Ferramenta di coperta del Cranchi E26 O/B
Ferramenta, tientibene e sigillature sono punti essenziali della perizia iniziale.

Configurazione consigliata per tre profili d’uso

Per la giornata familiare hanno priorità ombra, frigorifero, toilette, doccetta, stivaggi e 300 hp ben configurati. Per sport acquatici servono 350 hp solo se carico e attività lo giustificano, insieme a elica corretta, fissaggi e procedura di recupero. Come tender contano parabordi, protezioni, comunicazioni, punti di presa e compatibilità di sollevamento. In tutti i casi sono essenziali VHF, cartografia, ecoscandaglio, dotazioni di sicurezza e una batteria servizi adeguata. La configurazione migliore nasce dalla missione, non dall’accumulo di optional.
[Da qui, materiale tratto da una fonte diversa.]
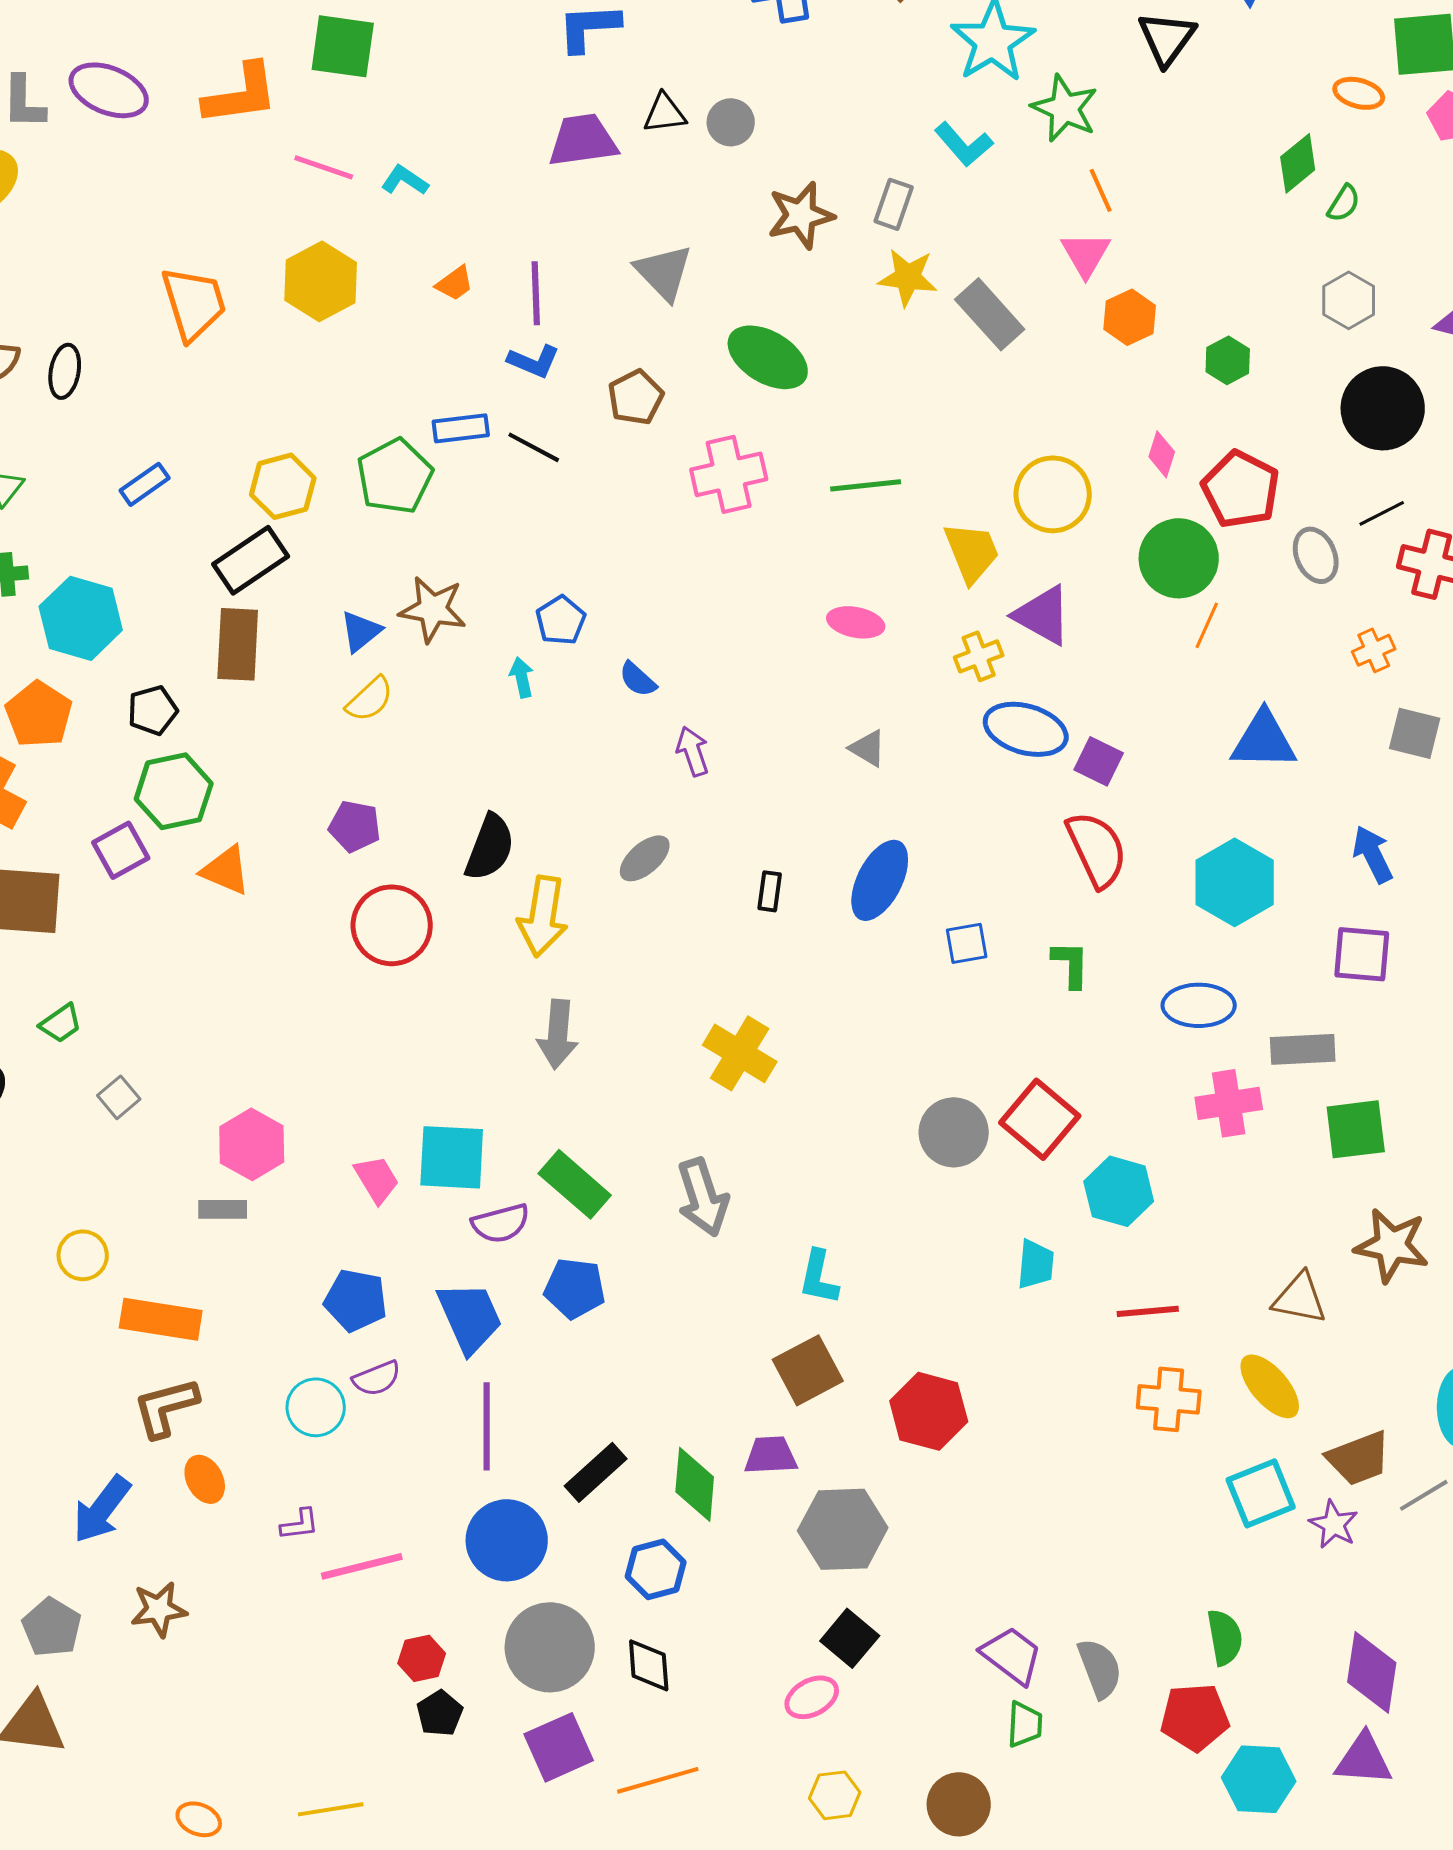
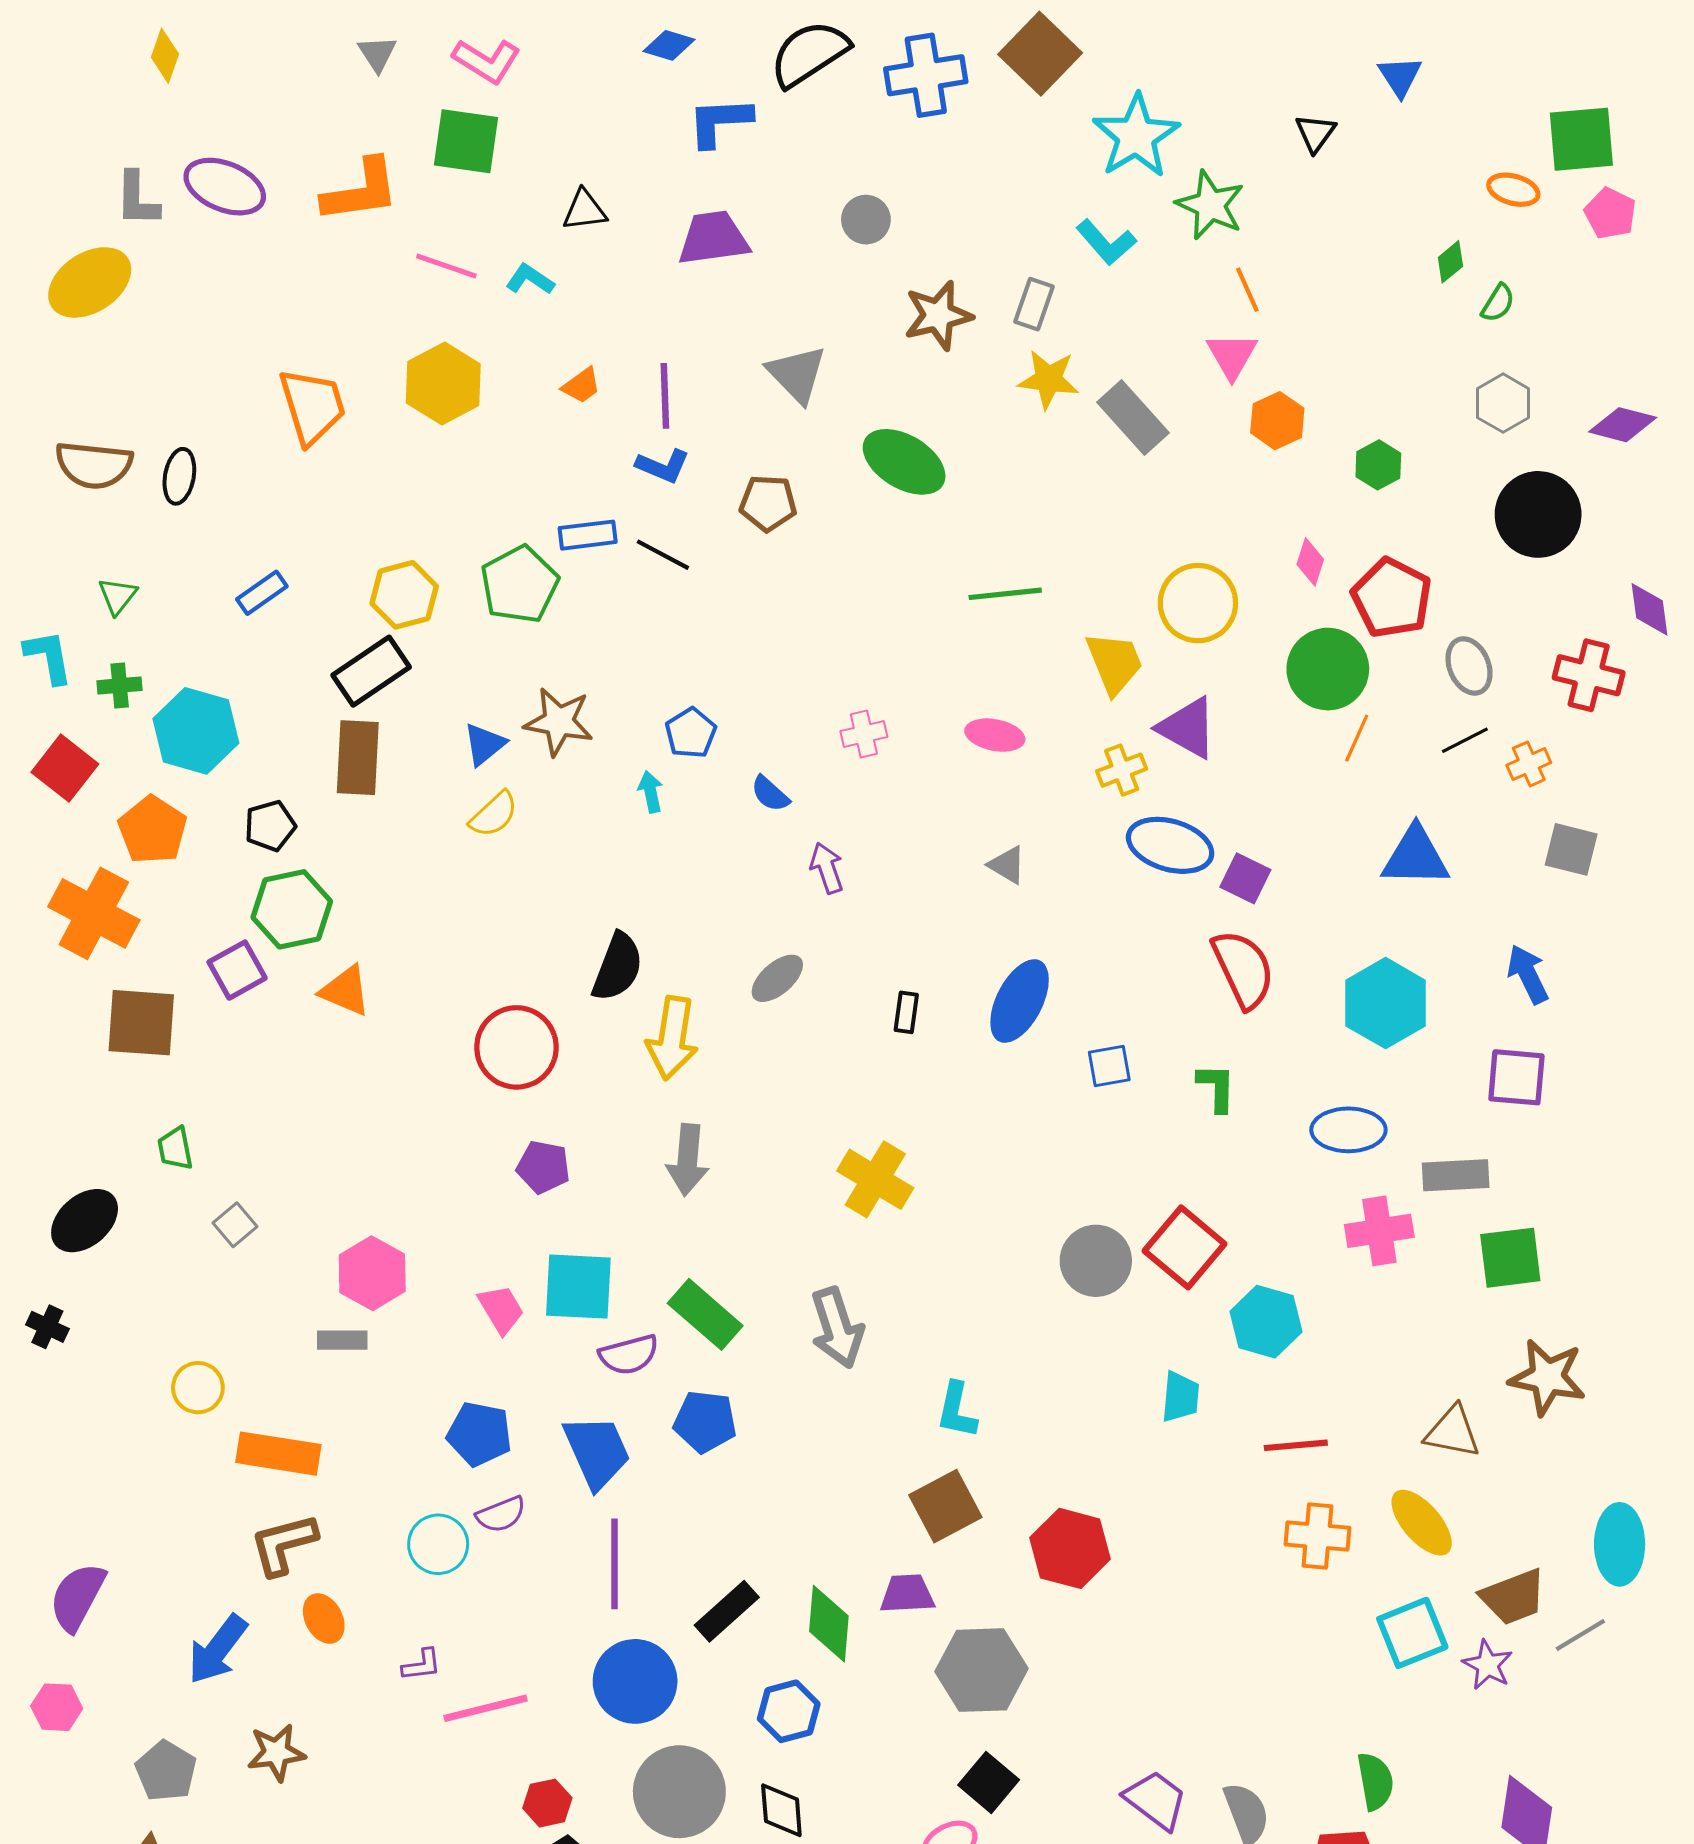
black triangle: (1167, 38) -> (1315, 133), size x0.7
black triangle: (665, 113) -> (585, 210), moved
green diamond: (1298, 163) -> (1450, 262), size x0.7
brown pentagon: (636, 397) -> (768, 503), turned 30
pink cross: (729, 474) -> (864, 734), moved, size x0.6
black line: (1382, 513) -> (1465, 740), moved
purple pentagon: (355, 826) -> (543, 1167), moved
green trapezoid: (61, 1023) -> (175, 1148), turned 114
Valutazione finale: compatto, ma da trattare come una barca completa

L’E26 O/B combina 8,10 metri con motore, prua aperta, dieci o dodici persone secondo categoria e due livelli di potenza. La forza è la versatilità tra day boat e tender; le attenzioni sono peso reale, carico a poppa, autonomia e complessità degli accessori. Il 300 hp è una base razionale, il 350 V10 una scelta da giustificare con carico e missione. Un capitolato preciso, un collaudo misurato e una manutenzione ordinata trasformano il bowrider in uno strumento affidabile. Senza questi passaggi, la semplicità apparente dell’open rischia di nascondere gli stessi problemi di una barca molto più grande.